Lunduke
News • Science & Tech
The Best of 1986's "The Apple Collection"
Fashion, Booze, Toys, & Vehicles. Seriously.
July 21, 2023
post photo preview

In 1986, Apple Computer Incorporated unleashed "The Apple Collection" upon the world.

It wasn't a new computer.  Nor, for the most part, anything even vaguely computer-related.

It was clothes.  And vehicles.  And fashion accessories.  Even a few bottles of wine.  Apple, essentially, launched an order-by-mail, high-fashion department store.

Seriously.

This was a very real thing that happened the year after Steve Jobs was ousted from the company he co-founded.  Needless to say, this endeavor did not prove to be a success.

Below, I have painstakingly collected my favorite items from the very first (and very last) catalogue of "The Apple Collection", released for the "1986 - 1987" shopping season.  Including the actual descriptions given to each item by Apple.

Enjoy.

The Original Apple Watch

Take a dive.  The Apple watch is water-resistant to 100 feet.  Comes with quartz movement and a 90-day warranty.  Apple Watch, $35.

Seriously.  You could have had an Apple Watch for $35.  With quarts movement and everything.

The Apple T-Shirt

Apple cotton T-shirts feature the Apple name on the front, the Apple logo on the back.  Available in kids' sizes, too.  Adult T-shirts (S-XL), $7.50.  Kids' T-shirts (4T,S-L), $6.50.

That is one seriously 1980s logo!

The Apple Mouse Cover

This fuzzy gray creature is the only way to make your Macintosh even more user friendly.  He's a mousterpiece.  Mouse Cover.  $5.95.

Yep.  A mouse cover.  For your mouse.  Get it?

He's... a "mousterpiece".  I kinda liked when Apple was cracking Dad Jokes like that.

The Apple Sailboard

The Apple Sailboard.  $1,100.

I'm not sure if I despise this... or desperately want one.

The Apple Hat

Show whose team you're on with our corduroy baseball cap with adjustable band and embroidered logo.  Corduroy Baseball Cap.  $9.50.

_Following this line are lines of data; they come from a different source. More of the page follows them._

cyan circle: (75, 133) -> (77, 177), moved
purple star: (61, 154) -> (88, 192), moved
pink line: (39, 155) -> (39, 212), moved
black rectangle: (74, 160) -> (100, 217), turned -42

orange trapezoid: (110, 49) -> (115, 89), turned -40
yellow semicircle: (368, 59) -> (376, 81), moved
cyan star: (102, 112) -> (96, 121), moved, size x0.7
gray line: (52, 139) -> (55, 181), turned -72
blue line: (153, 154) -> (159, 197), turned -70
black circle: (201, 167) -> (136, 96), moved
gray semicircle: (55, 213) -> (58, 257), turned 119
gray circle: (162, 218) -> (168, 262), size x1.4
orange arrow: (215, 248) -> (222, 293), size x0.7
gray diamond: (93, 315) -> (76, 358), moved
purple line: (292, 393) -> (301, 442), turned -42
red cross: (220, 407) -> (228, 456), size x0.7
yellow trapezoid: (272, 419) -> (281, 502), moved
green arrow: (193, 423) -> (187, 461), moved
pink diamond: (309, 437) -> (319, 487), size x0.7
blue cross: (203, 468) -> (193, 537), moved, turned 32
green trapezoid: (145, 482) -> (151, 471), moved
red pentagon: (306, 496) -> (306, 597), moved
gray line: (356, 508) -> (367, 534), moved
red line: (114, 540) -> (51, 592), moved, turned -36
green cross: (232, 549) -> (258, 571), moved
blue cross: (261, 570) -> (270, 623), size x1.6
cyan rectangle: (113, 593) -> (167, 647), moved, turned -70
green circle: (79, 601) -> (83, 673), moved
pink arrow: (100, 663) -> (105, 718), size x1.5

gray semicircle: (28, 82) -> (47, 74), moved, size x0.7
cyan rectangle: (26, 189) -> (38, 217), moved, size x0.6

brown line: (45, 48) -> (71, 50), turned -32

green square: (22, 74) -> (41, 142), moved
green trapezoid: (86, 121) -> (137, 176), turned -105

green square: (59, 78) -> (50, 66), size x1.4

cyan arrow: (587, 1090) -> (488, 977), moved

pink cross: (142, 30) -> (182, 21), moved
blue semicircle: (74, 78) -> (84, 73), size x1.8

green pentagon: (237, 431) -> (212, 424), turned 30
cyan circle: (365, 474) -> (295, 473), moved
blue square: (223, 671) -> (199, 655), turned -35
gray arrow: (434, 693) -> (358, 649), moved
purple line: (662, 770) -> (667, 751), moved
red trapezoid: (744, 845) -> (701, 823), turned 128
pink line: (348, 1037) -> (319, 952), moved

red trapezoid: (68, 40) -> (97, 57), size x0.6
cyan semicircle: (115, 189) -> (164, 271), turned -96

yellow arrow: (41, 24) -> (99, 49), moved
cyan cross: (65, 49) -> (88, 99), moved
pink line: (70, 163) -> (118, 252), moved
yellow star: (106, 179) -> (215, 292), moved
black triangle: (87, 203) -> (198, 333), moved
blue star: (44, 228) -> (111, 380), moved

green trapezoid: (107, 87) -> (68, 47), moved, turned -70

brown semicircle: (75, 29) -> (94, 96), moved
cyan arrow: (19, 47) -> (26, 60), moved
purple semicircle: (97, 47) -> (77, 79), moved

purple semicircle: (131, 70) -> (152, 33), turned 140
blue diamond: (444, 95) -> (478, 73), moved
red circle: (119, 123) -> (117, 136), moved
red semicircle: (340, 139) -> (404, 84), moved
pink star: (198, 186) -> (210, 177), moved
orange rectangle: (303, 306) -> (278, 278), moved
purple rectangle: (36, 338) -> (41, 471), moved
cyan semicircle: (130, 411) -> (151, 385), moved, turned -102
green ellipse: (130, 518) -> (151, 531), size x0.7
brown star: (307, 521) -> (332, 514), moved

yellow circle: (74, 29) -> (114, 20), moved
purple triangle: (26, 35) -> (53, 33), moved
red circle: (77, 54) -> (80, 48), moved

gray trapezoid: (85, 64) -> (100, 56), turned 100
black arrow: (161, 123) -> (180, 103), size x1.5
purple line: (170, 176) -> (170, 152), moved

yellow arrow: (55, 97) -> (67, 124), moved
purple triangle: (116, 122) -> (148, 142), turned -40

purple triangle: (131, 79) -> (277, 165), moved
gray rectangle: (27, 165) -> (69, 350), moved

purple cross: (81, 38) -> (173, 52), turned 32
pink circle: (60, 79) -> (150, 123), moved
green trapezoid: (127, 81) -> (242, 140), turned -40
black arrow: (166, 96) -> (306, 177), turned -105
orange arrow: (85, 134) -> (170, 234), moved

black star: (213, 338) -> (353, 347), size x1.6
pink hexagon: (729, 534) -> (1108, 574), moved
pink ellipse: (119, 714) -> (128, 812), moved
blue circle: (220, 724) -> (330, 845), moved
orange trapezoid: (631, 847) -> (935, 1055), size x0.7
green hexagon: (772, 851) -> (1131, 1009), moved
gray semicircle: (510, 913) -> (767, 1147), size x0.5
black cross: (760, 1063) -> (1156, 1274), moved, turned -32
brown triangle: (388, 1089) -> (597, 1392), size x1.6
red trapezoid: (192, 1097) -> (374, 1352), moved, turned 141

Ok.  I'll admit it.  There was a time when I would have worn one of these.

The Apple Paperclip

Just the thing to keep those little phone message slips in one place.  Paper Clip.  $3.

Right about now, you're thinking this is a joke, right?  But it's not.  It's real.

That is a 3 dollar paperclip.  With an Apple on it.

To be clear: This is not a box of paperclips.  This is one paper clip.

The Apple Disk Box

An elegant place to store your 3.5" disks, and it holds 100 of them.  Walnut Disk Box, $24.

One of the few things in The Apple Collection that has to do with computers!  And, you know what?  I want one!  A walnut 3.5" floppy box?  Yes, please!

The Apple... Big Sweater

After a rough day windsurfing, the Apple sweatshirt is just the thing.  Letter Sweatshirt, $15.

I.  Um.  Yup.  That's a big sweater.

The Apple Calculator

This finely designed Braun calculator has an eight-digit display and four-key memory storage.  Battery operated, it coms with a protective travel case.  Braun Calculator.  $80

Go ahead.  Check the price on this incredibly simple calculator.  That's right.  80 bucks.

But, hey!  8 digit display!

The Apple Scooter

It's not a car.  It's not a motorcycle.  It's a totally new form of personal transportation.  Honda's Helix scooter has push-button starting and automatic transmission.  And from Apple, an Apple license plate frame.  Helix Scooter, $2,598.

Wait.  Apple sold a Honda scooter?

Yes.  Yes, they did.  Though there wasn't very much "Apple-y" about it.  Just a custom license plate frame.  Still.  They sold it.  Unfortunately they never provided a picture of the license plate frame.

The Apple Wooden Puzzle

Put all the colorful pieces of this hardwood puzzle togther and what do you get?  Perfect for children of all ages.  Nontoic finish.  Apple Puzzle.  $12.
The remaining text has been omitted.